Hint – To find the time required by the first pipe we consider it to be a variable x, we then write the time taken by second and third pipes in terms of time taken by the first pipe and solve that relation using the given data for x.

Complete step by step answer:
Let the time taken by the first pipe be x.

Given: The second pipe fills the tank 5 hours faster than the first pipe.
             The second pipe fills the tank 4 hours slower than the third pipe.

Then, second and third pipes will take (x-5) and (x-9) hours respectively to fill the tank.

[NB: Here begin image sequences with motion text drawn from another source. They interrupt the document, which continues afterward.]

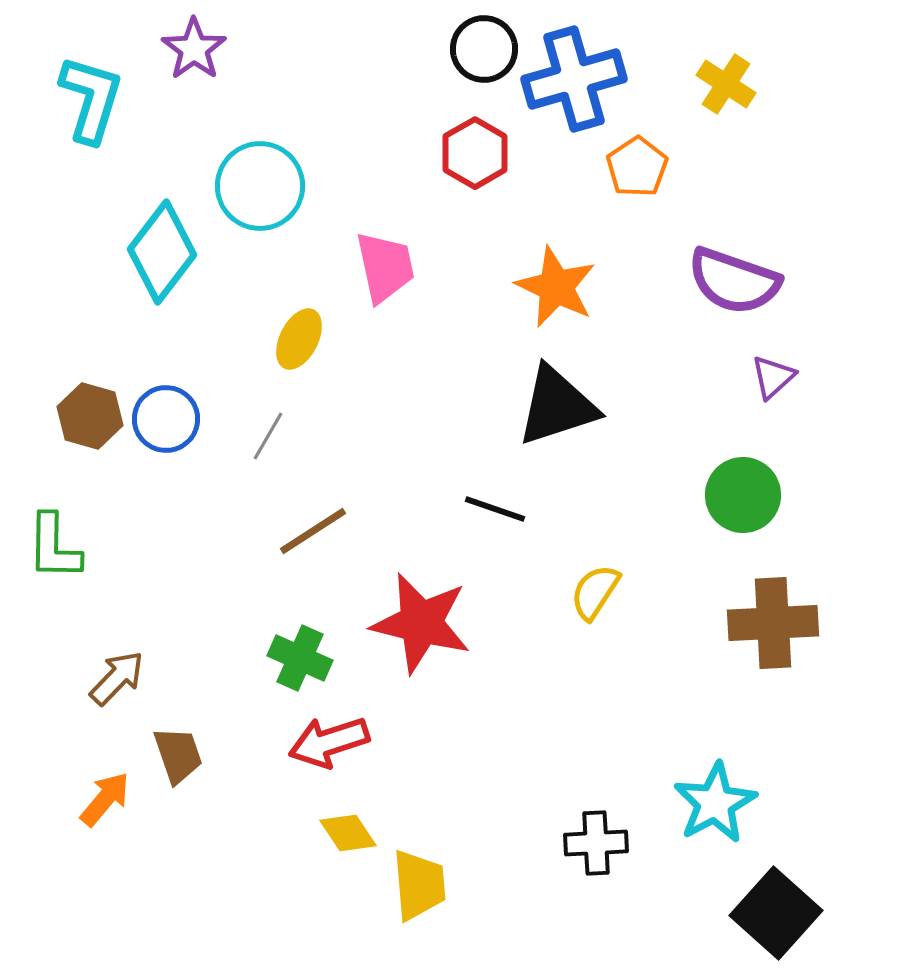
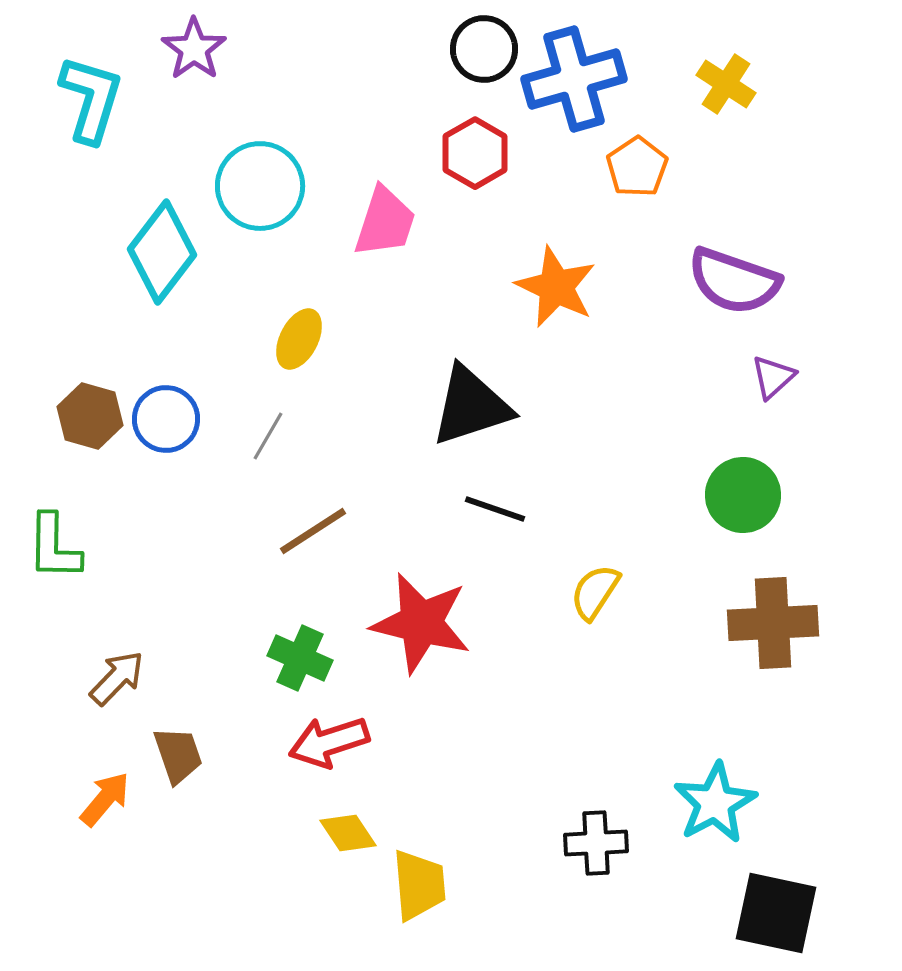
pink trapezoid: moved 45 px up; rotated 30 degrees clockwise
black triangle: moved 86 px left
black square: rotated 30 degrees counterclockwise
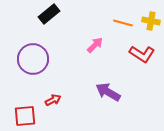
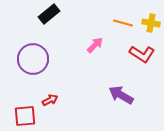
yellow cross: moved 2 px down
purple arrow: moved 13 px right, 3 px down
red arrow: moved 3 px left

Given: The first two pipes operating simultaneously fill the tank in the same time during which the tank is filled by the third pipe alone.

Let’s say the first pipe takes k hours to fill the tank, i.e. in one hour the amount of tank filled is$\dfrac{1}{{\text{k}}}$. Similarly we get $\dfrac{1}{{{\text{x - 5}}}}{\text{ and }}\dfrac{1}{{{\text{x - 9}}}}$ part of tank filled in one hour. Hence the relation is
$
  \dfrac{1}{{\text{x}}} + \dfrac{1}{{{\text{x - 5}}}} = \dfrac{1}{{{\text{x - 9}}}} \\
   \Rightarrow \dfrac{{{\text{x + }}\left( {{\text{x - 5}}} \right)}}{{{\text{x}}\left( {{\text{x - 5}}} \right)}} = \dfrac{1}{{{\text{x - 9}}}} \\
   \Rightarrow \left( {{\text{2x - 5}}} \right)\left( {{\text{x - 9}}} \right) = {\text{x}}\left( {{\text{x - 5}}} \right) \\
   \Rightarrow 2{{\text{x}}^2} - 5{\text{x - 18x + 45 = }}{{\text{x}}^2} - {\text{5x}} \\
   \Rightarrow {{\text{x}}^2} - 18{\text{x + 45 = 0}} \\
   \Rightarrow \left( {{\text{x - 15}}} \right)\left( {{\text{x - 3}}} \right) = 0 \\
   \Rightarrow {\text{x = 15}}{\text{.}} \\
$
We neglect x=3 because it does not hold true for all the given data in the question.
Hence the time required by the first pipe is 15 hours.
Hence Option C is the correct answer.

Note – In order to solve this type of questions the key is to write the sentences given the question in the form of equations and solve accordingly. Writing all the quantities in terms of one quantity simplifies the equation. While there are more than one values for the variable x after solving, we compare them with the data given in the question to verify.